Collected data
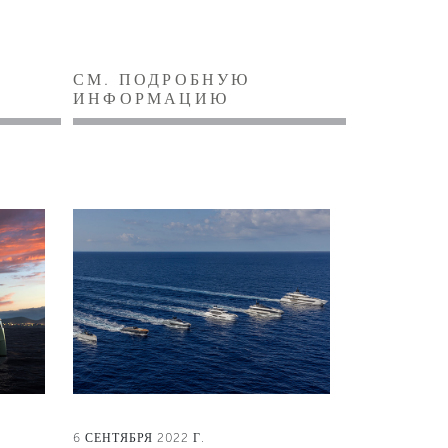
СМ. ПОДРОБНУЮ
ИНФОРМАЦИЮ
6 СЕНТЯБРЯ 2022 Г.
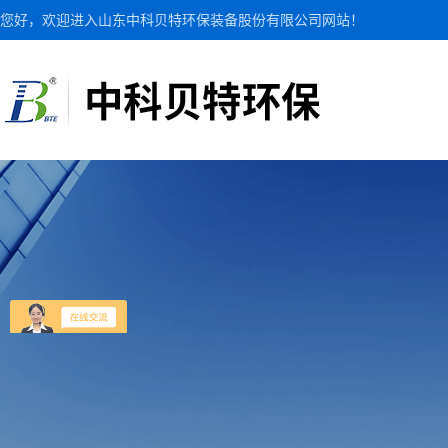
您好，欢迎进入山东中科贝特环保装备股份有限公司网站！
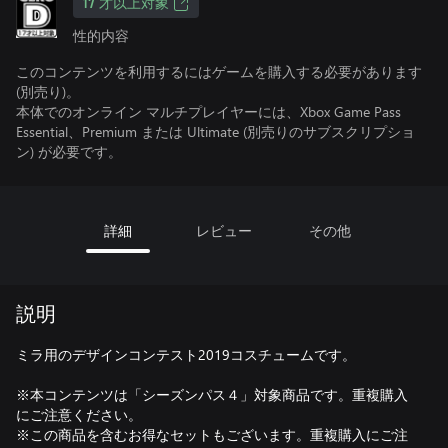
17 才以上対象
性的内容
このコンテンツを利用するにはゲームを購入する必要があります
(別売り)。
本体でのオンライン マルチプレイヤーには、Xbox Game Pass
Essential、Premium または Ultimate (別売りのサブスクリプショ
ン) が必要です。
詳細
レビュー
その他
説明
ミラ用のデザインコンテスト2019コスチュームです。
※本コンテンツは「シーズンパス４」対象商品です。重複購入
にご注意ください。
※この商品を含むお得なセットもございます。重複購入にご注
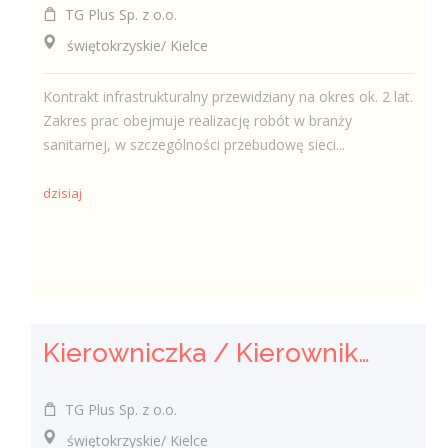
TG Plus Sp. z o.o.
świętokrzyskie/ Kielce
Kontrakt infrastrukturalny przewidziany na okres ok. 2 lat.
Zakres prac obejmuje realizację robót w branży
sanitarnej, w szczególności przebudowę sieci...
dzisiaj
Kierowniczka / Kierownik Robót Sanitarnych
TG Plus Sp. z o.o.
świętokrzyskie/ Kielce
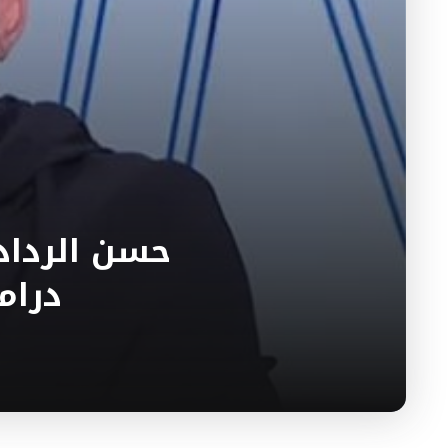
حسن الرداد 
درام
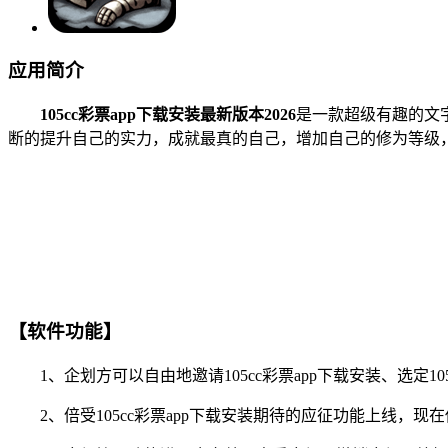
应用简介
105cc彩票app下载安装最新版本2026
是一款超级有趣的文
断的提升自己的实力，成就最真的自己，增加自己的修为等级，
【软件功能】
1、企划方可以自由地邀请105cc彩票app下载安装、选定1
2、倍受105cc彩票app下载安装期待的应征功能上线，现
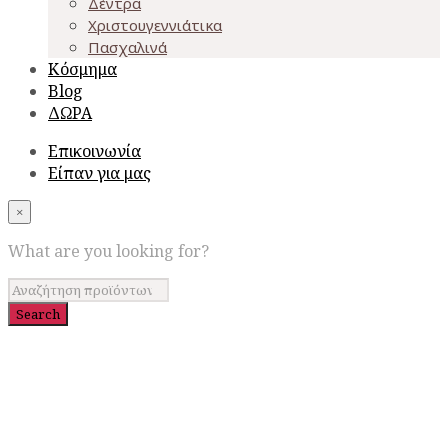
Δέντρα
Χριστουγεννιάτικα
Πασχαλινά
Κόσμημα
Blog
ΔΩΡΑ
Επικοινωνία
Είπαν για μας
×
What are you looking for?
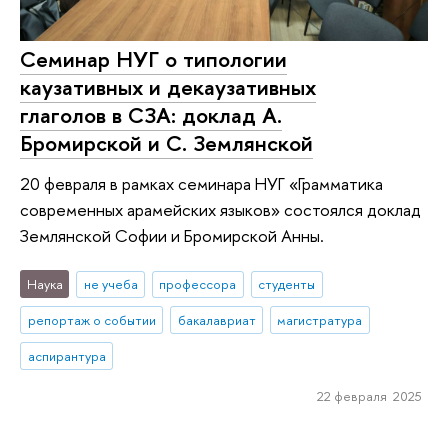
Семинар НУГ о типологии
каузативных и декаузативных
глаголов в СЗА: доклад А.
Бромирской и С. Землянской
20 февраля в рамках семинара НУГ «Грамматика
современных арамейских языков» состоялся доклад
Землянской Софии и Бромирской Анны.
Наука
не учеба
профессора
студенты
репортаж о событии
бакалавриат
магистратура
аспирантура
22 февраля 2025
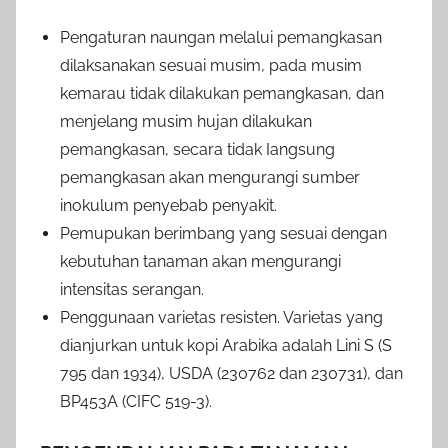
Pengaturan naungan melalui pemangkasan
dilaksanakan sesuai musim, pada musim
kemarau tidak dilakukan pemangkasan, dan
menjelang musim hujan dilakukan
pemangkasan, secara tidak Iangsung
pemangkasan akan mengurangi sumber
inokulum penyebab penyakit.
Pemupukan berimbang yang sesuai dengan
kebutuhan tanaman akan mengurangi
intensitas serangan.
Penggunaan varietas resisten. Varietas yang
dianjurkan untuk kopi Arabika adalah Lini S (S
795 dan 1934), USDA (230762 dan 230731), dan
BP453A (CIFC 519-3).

**What the task requires:**
With the pictures removed, print only the lines starting at the line that has "このコンテンツを利用するにはゲームを購入する必要があります" and ending at the line that has "Επικοινωνία", both ends included, exactly as they stand above.

**Answer:**
このコンテンツを利用するにはゲームを購入する必要があります
(別売り)。
本体でのオンライン マルチプレイヤーには、Xbox Game Pass
Essential、Premium または Ultimate (別売りのサブスクリプショ
ン) が必要です。
詳細
レビュー
その他
説明
ミラ用のデザインコンテスト2019コスチュームです。
※本コンテンツは「シーズンパス４」対象商品です。重複購入
にご注意ください。
※この商品を含むお得なセットもございます。重複購入にご注
TG Plus Sp. z o.o.
świętokrzyskie/ Kielce
Kontrakt infrastrukturalny przewidziany na okres ok. 2 lat.
Zakres prac obejmuje realizację robót w branży
sanitarnej, w szczególności przebudowę sieci...
dzisiaj
Kierowniczka / Kierownik Robót Sanitarnych
TG Plus Sp. z o.o.
świętokrzyskie/ Kielce
حسن الرداد 
درام
应用简介
105cc彩票app下载安装最新版本2026
是一款超级有趣的文
断的提升自己的实力，成就最真的自己，增加自己的修为等级，
【软件功能】
1、企划方可以自由地邀请105cc彩票app下载安装、选定1
2、倍受105cc彩票app下载安装期待的应征功能上线，现
Δέντρα
Χριστουγεννιάτικα
Πασχαλινά
Κόσμημα
Blog
ΔΩΡΑ
Επικοινωνία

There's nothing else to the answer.